Classical ML
Classification, regression, time series forecasting, computer vision, and predictive maintenance.
My Approach
Not everything needs a large language model. A lot of the highest-impact ML work I have done involves classical techniques: time series forecasting, classification, regression, computer vision, and predictive maintenance. These methods are well-understood, interpretable, and often the right tool for the job in industrial and operational settings.
What This Looks Like in Practice
Industrial Optimization
At Rio Tinto, I used ML to optimize titanium smelting furnaces and mine feed operations for a large open-pit mine. I also built predictive maintenance models to diagnose and predict equipment failure.

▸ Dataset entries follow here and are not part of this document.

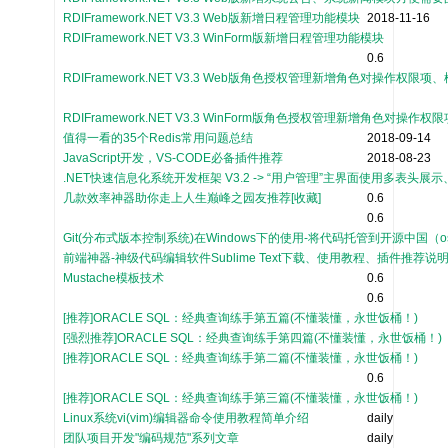
RDIFramework.NET V3.3 Web版新增日程管理功能模块
2018-11-16
RDIFramework.NET V3.3 WinForm版新增日程管理功能模块
0.6
RDIFramework.NET V3.3 Web版角色授权管理新增角色对操作权
RDIFramework.NET V3.3 WinForm版角色授权管理新增角色对
值得一看的35个Redis常用问题总结
2018-09-14
JavaScript开发，VS-CODE必备插件推荐
2018-08-23
.NET快速信息化系统开发框架 V3.2 -> “用户管理”主界面使用多表头
几款效率神器助你走上人生巅峰之园友推荐[收藏]
0.6
0.6
Git(分布式版本控制系统)在Windows下的使用-将代码托管到开源中国（os
前端神器-神级代码编辑软件Sublime Text下载、使用教程、插件推荐
Mustache模板技术
0.6
0.6
[推荐]ORACLE SQL：经典查询练手第五篇(不懂装懂，永世饭桶！)
[强烈推荐]ORACLE SQL：经典查询练手第四篇(不懂装懂，永世饭桶！)
[推荐]ORACLE SQL：经典查询练手第二篇(不懂装懂，永世饭桶！)
0.6
[推荐]ORACLE SQL：经典查询练手第三篇(不懂装懂，永世饭桶！)
Linux系统vi(vim)编辑器命令使用教程简单介绍
daily
团队项目开发"编码规范"系列文章
daily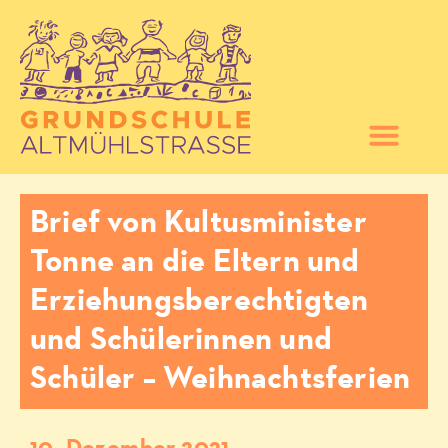
Brief von Kultusminister
Tonne an die Eltern und
Erziehungsberechtigten
und Schülerinnen und
Schüler – Weihnachtsferien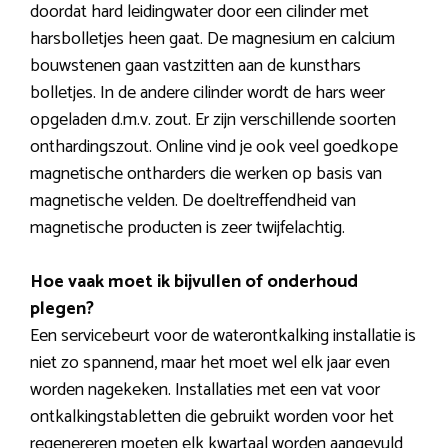
doordat hard leidingwater door een cilinder met
harsbolletjes heen gaat. De magnesium en calcium
bouwstenen gaan vastzitten aan de kunsthars
bolletjes. In de andere cilinder wordt de hars weer
opgeladen d.m.v. zout. Er zijn verschillende soorten
onthardingszout. Online vind je ook veel goedkope
magnetische ontharders die werken op basis van
magnetische velden. De doeltreffendheid van
magnetische producten is zeer twijfelachtig.
Hoe vaak moet ik bijvullen of onderhoud
plegen?
Een servicebeurt voor de waterontkalking installatie is
niet zo spannend, maar het moet wel elk jaar even
worden nagekeken. Installaties met een vat voor
ontkalkingstabletten die gebruikt worden voor het
regenereren moeten elk kwartaal worden aangevuld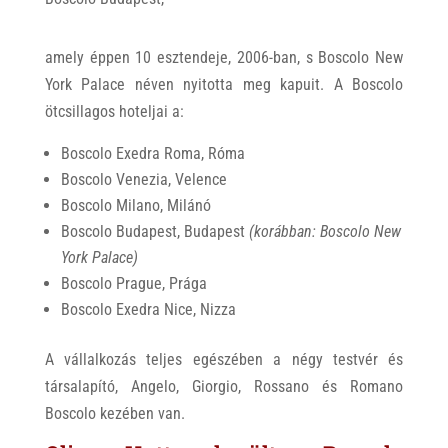
amely éppen 10 esztendeje, 2006-ban, s Boscolo New
York Palace néven nyitotta meg kapuit. A Boscolo
ötcsillagos hoteljai a:
Boscolo Exedra Roma, Róma
Boscolo Venezia, Velence
Boscolo Milano, Milánó
Boscolo Budapest, Budapest
(korábban: Boscolo New
York Palace)
Boscolo Prague, Prága
Boscolo Exedra Nice, Nizza
A vállalkozás teljes egészében a négy testvér és
társalapító, Angelo, Giorgio, Rossano és Romano
Boscolo kezében van.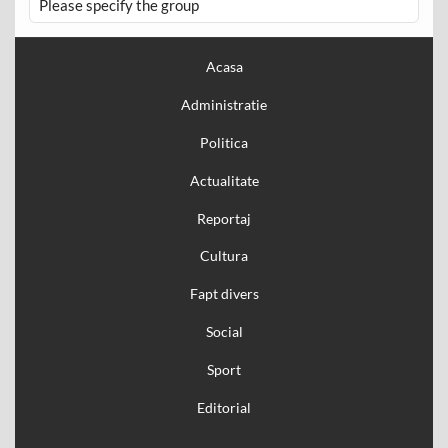
Please specify the group
Acasa
Administratie
Politica
Actualitate
Reportaj
Cultura
Fapt divers
Social
Sport
Editorial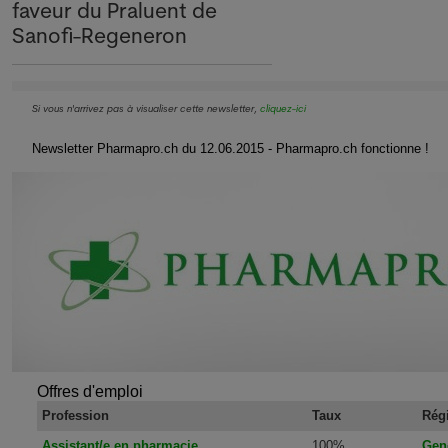
faveur du Praluent de
Sanofi-Regeneron
Si vous n'arrivez pas à visualiser cette newsletter,
cliquez-ici
Newsletter Pharmapro.ch du 12.06.2015 - Pharmapro.ch fonctionne !
Offres d'emploi
Profession
Taux
Rég
Assistant/e en pharmacie
100%
Gen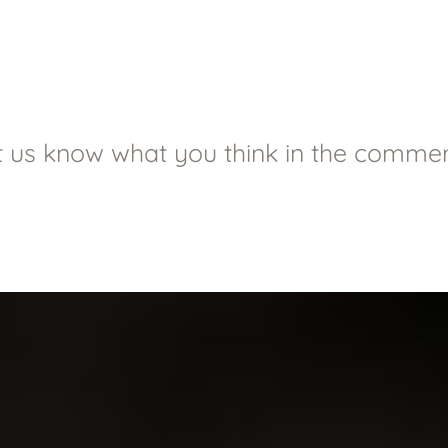
t us know what you think in the commen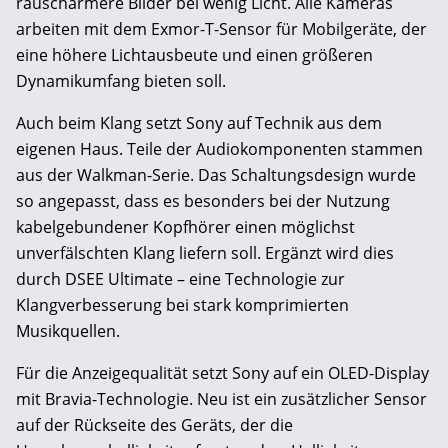
rauschärmere Bilder bei wenig Licht. Alle Kameras
arbeiten mit dem Exmor-T-Sensor für Mobilgeräte, der
eine höhere Lichtausbeute und einen größeren
Dynamikumfang bieten soll.
Auch beim Klang setzt Sony auf Technik aus dem
eigenen Haus. Teile der Audiokomponenten stammen
aus der Walkman-Serie. Das Schaltungsdesign wurde
so angepasst, dass es besonders bei der Nutzung
kabelgebundener Kopfhörer einen möglichst
unverfälschten Klang liefern soll. Ergänzt wird dies
durch DSEE Ultimate – eine Technologie zur
Klangverbesserung bei stark komprimierten
Musikquellen.
Für die Anzeigequalität setzt Sony auf ein OLED-Display
mit Bravia-Technologie. Neu ist ein zusätzlicher Sensor
auf der Rückseite des Geräts, der die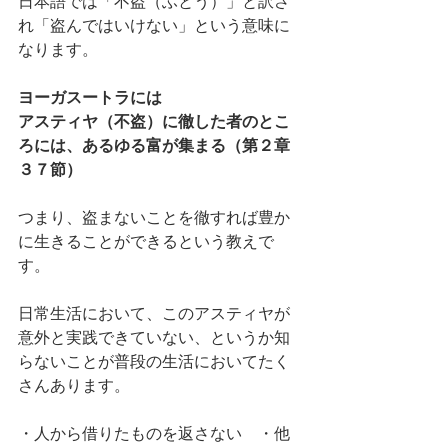
日本語では「不盗（ふとう）」と訳さ
れ「盗んではいけない」という意味に
なります。
ヨーガスートラには
アスティヤ（不盗）に徹した者のとこ
ろには、あるゆる富が集まる（第２章
３７節）
つまり、盗まないことを徹すれば豊か
に生きることができるという教えで
す。
日常生活において、このアスティヤが
意外と実践できていない、というか知
らないことが普段の生活においてたく
さんあります。
・人から借りたものを返さない　・他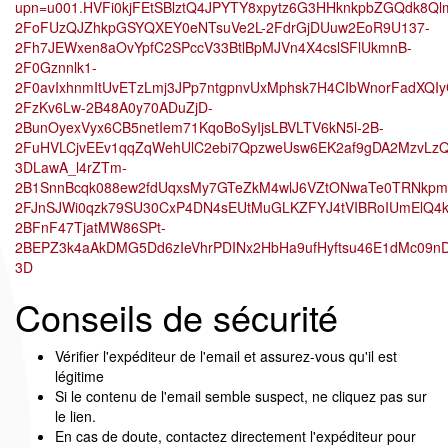
upn=u001.HVFi0kjFEtSBlztQ4JPYTY8xpytz6G3HHknkpbZGQdk8Qlm
2FoFUzQJZhkpGSYQXEY0eNTsuVe2L-2FdrGjDUuw2EoR9U137-
2Fh7JEWxen8aOvYpfC2SPccV33BtlBpMJVn4X4cslSFlUkmnB-
2F0Gznnlk1-
2F0avIxhnmItUvETzLmj3JPp7ntgpnvUxMphsk7H4CIbWnorFadXQI
2FzKv6Lw-2B48A0y70ADuZjD-
2BunOyexVyx6CB5netIem71KqoBoSyIjsLBVLTV6kN5l-2B-
2FuHVLCjvEEv1qqZqWehUlC2ebi7QpzweUsw6EK2af9gDA2MzvLzQt
3DLawA_l4rZTm-
2B1SnnBcqk088ew2fdUqxsMy7GTeZkM4wlJ6VZtONwaTe0TRNkpm
2FJnSJWi0qzk79SU30CxP4DN4sEUtMuGLKZFYJ4tVIBRoIUmElQ4k
2BFnF47TjatMW86SPt-
2BEPZ3k4aAkDMG5Dd6zIeVhrPDINx2HbHa9ufHyftsu46E1dMc09nD
3D
Conseils de sécurité
Vérifier l'expéditeur de l'email et assurez-vous qu'il est
légitime
Si le contenu de l'email semble suspect, ne cliquez pas sur
le lien.
En cas de doute, contactez directement l'expéditeur pour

Computer Vision & Speech Recognition
At Axon, I worked on Automatic License Plate Recognition (ALPR) and Automatic Speech Recognition (ASR) products, with a focus on fairness evaluation across different demographics and locales.
Time Series Forecasting
At Wavo, I developed forecasting systems to predict API call patterns and prioritize expensive external data requests. At Rio Tinto, time series analysis was central to the furnace optimization and equipment health work.
Where I've Done This
Rio Tinto
Jun 2019 - Dec 2020
Optimized titanium smelting furnaces, mine feed operations, and equipment failure prediction using ML.
Axon
Jul 2022 - Sep 2024
Worked on computer vision (ALPR) and speech recognition (ASR) products with fairness evaluation.
Wavo.me
Oct 2018 - Jun 2019
Developed time series forecasting systems to prioritize expensive API calls.